[PROVIDED RECORDS]
Segment Open

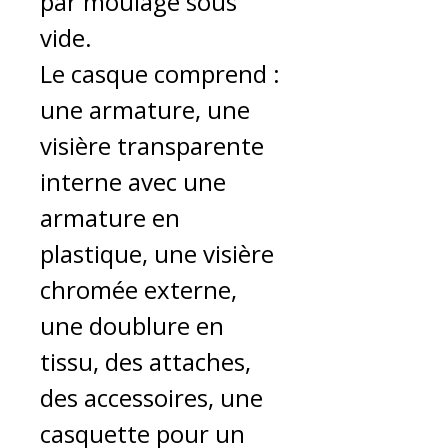
par moulage sous
vide.
Le casque comprend :
une armature, une
visière transparente
interne avec une
armature en
plastique, une visière
chromée externe,
une doublure en
tissu, des attaches,
des accessoires, une
casquette pour un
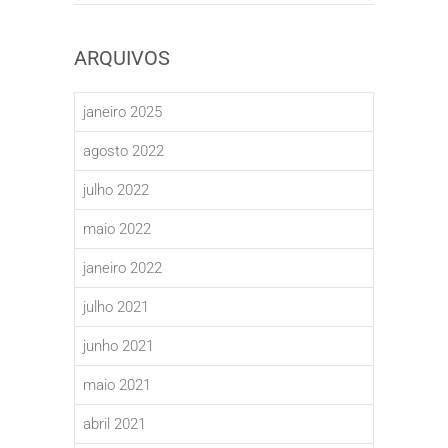
ARQUIVOS
janeiro 2025
agosto 2022
julho 2022
maio 2022
janeiro 2022
julho 2021
junho 2021
maio 2021
abril 2021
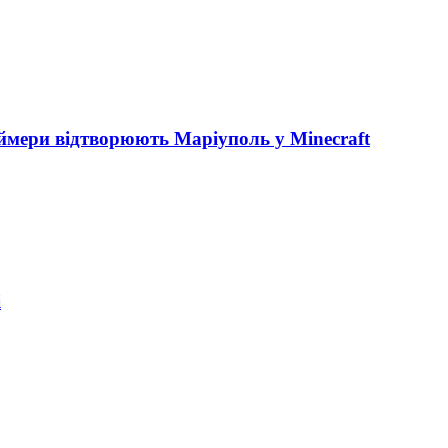
еймери відтворюють Маріуполь у Minecraft
і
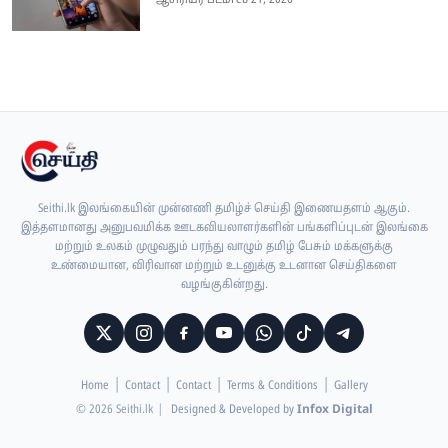
ஆசிரியர் பீடம்
Feb 21, 2026
Seithi.lk இலங்கையின் முன்னணி தமிழ்ச் செய்தி இணையதளம் ஆகும்.
இத்தளமானது அனுபவமிக்க ஊடகவியலாளர்களின் பங்களிப்புடன் இலங்கை
மற்றும் உலகம் முழுவதும் பரந்து வாழும் தமிழ் பேசும் மக்களுக்கு
உண்மையான, விரிவான மற்றும் உடனுக்கு உடனான செய்திகளை
வழங்குகின்றது.
Home
Contact
Contact
Terms & Conditions
Gallery
© 2026 Seithi.lk
|
Designed & Developed by
Infox Digital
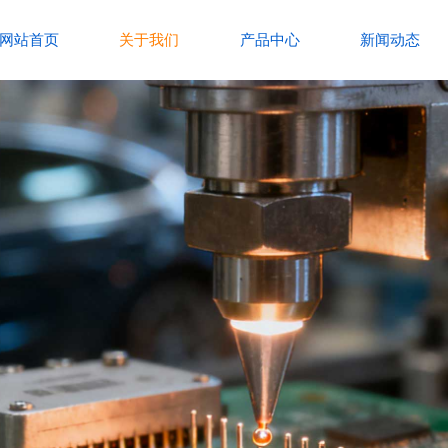
网站首页
关于我们
产品中心
新闻动态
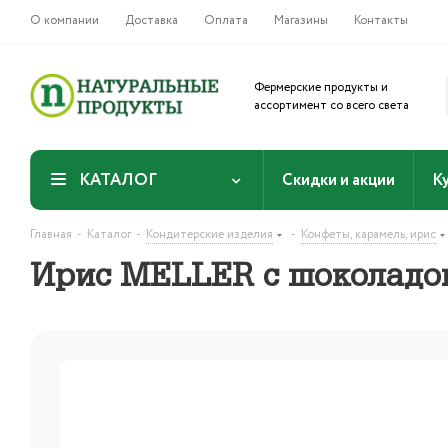
О компании
Доставка
Оплата
Магазины
Контакты
Фермерские продукты и
ассортимент со всего света
КАТАЛОГ
Скидки и акции
К
-
-
-
Главная
Каталог
Кондитерские изделия
Конфеты, карамель, ирис
Ирис MELLER с шоколадом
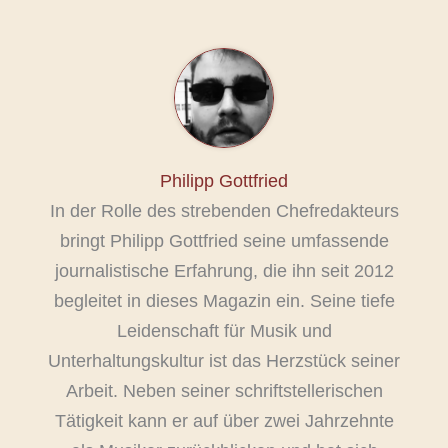
Philipp Gottfried
In der Rolle des strebenden Chefredakteurs
bringt Philipp Gottfried seine umfassende
journalistische Erfahrung, die ihn seit 2012
begleitet in dieses Magazin ein. Seine tiefe
Leidenschaft für Musik und
Unterhaltungskultur ist das Herzstück seiner
Arbeit. Neben seiner schriftstellerischen
Tätigkeit kann er auf über zwei Jahrzehnte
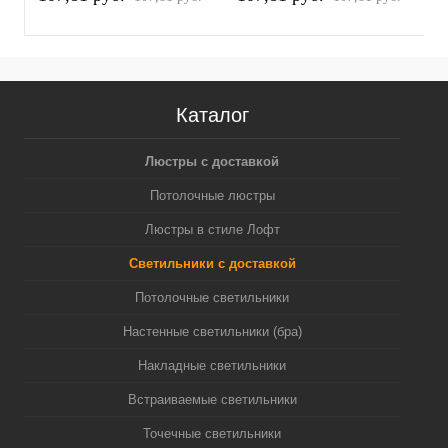
белый песок/серебро
белый песок/золото
п
полированное MR16
желтое полированное
(
GU5.3 (A2520, C6322,
MR16 GU5.3 (A2520,
N6122)
C6322, N6124)
Каталог
Люстры с доставкой
Потолочные люстры
Люстры в стиле Лофт
Светильники с доставкой
Потолочные светильники
Настенные светильники (бра)
Накладные светильники
Встраиваемые светильники
Точечные светильники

Segment Closed

[YOUR OBJECTIVE] Restate the data above word for word, so that the only difference is the missing pictures.

[ANSWER FOR THIS EXERCISE]
par moulage sous
vide.
Le casque comprend :
une armature, une
visière transparente
interne avec une
armature en
plastique, une visière
chromée externe,
une doublure en
tissu, des attaches,
des accessoires, une
casquette pour un
ARQUIVOS
janeiro 2025
agosto 2022
julho 2022
maio 2022
janeiro 2022
julho 2021
junho 2021
maio 2021
abril 2021
еймери відтворюють Маріуполь у Minecraft
і
ஆசிரியர் பீடம்
Feb 21, 2026
Seithi.lk இலங்கையின் முன்னணி தமிழ்ச் செய்தி இணையதளம் ஆகும்.
இத்தளமானது அனுபவமிக்க ஊடகவியலாளர்களின் பங்களிப்புடன் இலங்கை
மற்றும் உலகம் முழுவதும் பரந்து வாழும் தமிழ் பேசும் மக்களுக்கு
உண்மையான, விரிவான மற்றும் உடனுக்கு உடனான செய்திகளை
வழங்குகின்றது.
Home
Contact
Contact
Terms & Conditions
Gallery
© 2026 Seithi.lk
|
Designed & Developed by
Infox Digital
网站首页
关于我们
产品中心
新闻动态
О компании
Доставка
Оплата
Магазины
Контакты
Фермерские продукты и
ассортимент со всего света
КАТАЛОГ
Скидки и акции
К
-
-
-
Главная
Каталог
Кондитерские изделия
Конфеты, карамель, ирис
Ирис MELLER с шоколадом
Philipp Gottfried
In der Rolle des strebenden Chefredakteurs
bringt Philipp Gottfried seine umfassende
journalistische Erfahrung, die ihn seit 2012
begleitet in dieses Magazin ein. Seine tiefe
Leidenschaft für Musik und
Unterhaltungskultur ist das Herzstück seiner
Arbeit. Neben seiner schriftstellerischen
Tätigkeit kann er auf über zwei Jahrzehnte
белый песок/серебро
белый песок/золото
п
полированное MR16
желтое полированное
(
GU5.3 (A2520, C6322,
MR16 GU5.3 (A2520,
N6122)
C6322, N6124)
Каталог
Люстры с доставкой
Потолочные люстры
Люстры в стиле Лофт
Светильники с доставкой
Потолочные светильники
Настенные светильники (бра)
Накладные светильники
Встраиваемые светильники
Точечные светильники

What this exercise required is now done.